Ever since automated trading was brought to the forefront as an efficient way to buy and sell cryptocurrencies, traders have taken to it like a moth to a flame. No matter if they are professional traders or if they are exchanging assets to earn supplemental income, everyone wants a piece of bot trading to make their lives easier.

Doing so is understandable as well. After all, it’s logical for people to want their trades to be highly accurate, properly assessed, and automatically executed in a way that they don’t even have to watch their screens 24/7.  

With that being said, while signing up and setting up a cryptocurrency trading bot is easy, operating it with an understanding of nuances can be quite tricky. Selecting between order types, setting up indicators, and making sense of technical analysis could be a whole other world on its own.

One of the most common questions that pop up during this usage phase is the difference between Margin and Spot trading. While both mechanisms are equally popular, trader’s opinions could be quite conflated when it comes to using these strategies through automatic algorithms. It’s because automated Margin trading is said to bring more risks to the table than Spot strategy. But at the same time, it also carries more benefits.

To understand more about automated Margin and Spot trading, here is a breakdown of which mechanism would be more beneficial for you.


Why Margin Bot is Interesting for Trading?

This method attracts traders due to its mechanism of allowing a user to handle more assets than they could normally afford.

Simply put, it lets traders expand their horizons and trade larger amounts of cryptocurrency than they have at hand. This is possible through select exchanges which let their traders use this mechanism to the mutual benefit of both parties.

For traders, Margin allows them to profit off of a larger amount, and as a result, earn more money out of their trades. For exchanges, the mechanism allows more profit out of their funds without even having to perform trading analysis themselves.

Those who use Margin strategy perform their trades with “leverage”. This leverage is the increased allowance of tradable assets that is provided to them through their respective exchange.

If the trade goes well and yields profit, the trader pays off the leverage right away as well as any additionally incurred costs by the exchange. If it doesn’t, even then the trader bears the responsibility to cover leverage from their pocket.

This means that Margin comes about with equal risks and opportunities, making it a tightrope to walk in terms of crypto trading mechanisms. When it comes to the automated bots, the stakes get higher and the profits get larger.

On the other hand, Spot method or dealing with usual order types is simple cryptocurrency trading. You only trade with the funds that you have on hand, and you do not receive any extra funds or leverage to play with. This is a constricting mechanism as compared to Margin, but it works for those traders who want to control their expenses.


What Risks There Are with Bot Margin Trading?

Since bots are programmed to make trades through technical indicators and analysis, the timing of their execution works in their favor. Any gains in the market could be utilized within a few seconds of their appearance, increasing the chances for profiting off of a Margin transaction.

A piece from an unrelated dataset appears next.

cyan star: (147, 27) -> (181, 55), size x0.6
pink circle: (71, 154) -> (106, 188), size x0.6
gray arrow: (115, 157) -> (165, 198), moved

But at the same time, since the Margin bot works completely on its own accord after getting the trader’s initial permission, the trader does not have a say in stopping trades at the last second. The trade goes through as planned once the bot has been set to operate in its scheduled hours.

This means that whenever a trader changes their mind, they need to configure those changes within the bot as well. Otherwise, simply thinking of them and not acting upon them would get the Margin trading bot to function as planned and execute the trade as it had been instructed to do so.

This sense of urgency could be an everyday thing for professional users, who dedicate their work hours to trading cryptocurrency. But it can be quite grueling for casual traders who are setting up the bot with the very notion of being able to step away from their screen during their day job.

With this, if a trade goes awry and does not yield the profits that it was supposed to, then the situation could get very stressful for the trader. They do not only have to bear the loss on their own funds, but also on the leverage they were able to bank on with the help of their exchange. This particular risk of sometimes doubling or tripling the personal loss is the biggest issue that traders face with Margin strategy.


Is It Worth to Try Margin Bot for Crypto?

If you are wondering about using an automated algorithm or its potential benefits for your trading mechanisms, then there’s no better way to determine these factors than using the bot yourself.

A Margin bot feature is usually available from most reputable cryptocurrency bot providers that deal with usual order types or Spot trading. You will need to make sure that not only the bot is able to perform Margin deals, but that it is paired with an exchange that allows working through automated bots.

At the time of writing, exchanges such as Binance, Kraken and Poloniex offer Margin trading with different levels of leverage. You could sign up with such an exchange, and then move forward with setting up your bot accordingly.

Just make sure that you are starting slow and taking lower leverage into account. As a rule of thumb, only leverage funds that you can personally cover in case of a loss. If you are aware that there’s no way for you to cover a loss experienced during Margin orders, then it is better to not delve into this mechanism.


Which Trading Can Be More Profitable?

When it comes to profits, Margin takes the cake as being more profitable, simply because of the extra leverage involved within it. At the same time, it comes with its own risks.

Keeping this in mind, you should not let your thinking process get dazzled by large gains and always stick to making rational decisions about using Margin method. With that being said, if you are confident of your skills as well as the size of your cryptocurrency portfolio, then you could easily try out Margin bot to check if it’s the best mechanism for you.